Moje życie towarzyskie było, że tak powiem, intensywne. Nie wchodziłem w żadne trwałe relacje, bo miałem świadomość, że to będzie wymagało ode mnie zmiany w obszarze codzienności. A nie miałem na to ochoty. Było mi bardzo wygodnie. Dostałem propozycję satysfakcjonującej pracy w segmencie związanym z rynkiem finansów i szczerze mówiąc, nie miałem już większych ambicji.

Przyszedł jednak czas, w którym jak opowiada Rafał, i jego trafiła strzała Amora. Małgosia była nieco starsza, rozpoczynała wtedy karierę w zawodzie radcy prawnego, poznali się w pracy. Subtelna i drobna kobieta okazała się jednak totalnie zawrócić w głowie mężczyzny.

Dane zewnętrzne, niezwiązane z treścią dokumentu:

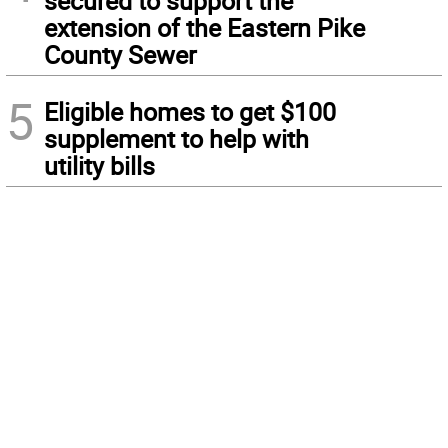
secured to support the
extension of the Eastern Pike
County Sewer
5
Eligible homes to get $100
supplement to help with
utility bills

– Zafascynowała mnie absolutnie tym, że była inna niż kobiety, które znałem. Stawiała granice, była stanowcza, jasno komunikowała swoje zdanie. Wiedziała czego chce i konsekwentnie realizowała swoje cele. Ale poza tym była niezwykle wrażliwa i czuła. Nie spieszyliśmy się, ale powoli nasza znajomość rozwijała się i zmierzała w dobrą stronę. Przyszedł moment, w którym postanowiliśmy zamieszkać razem. Podjęliśmy się remontu mieszkania po zmarłej ciotce Gosi i rozpoczęliśmy nowe, wspólne życie.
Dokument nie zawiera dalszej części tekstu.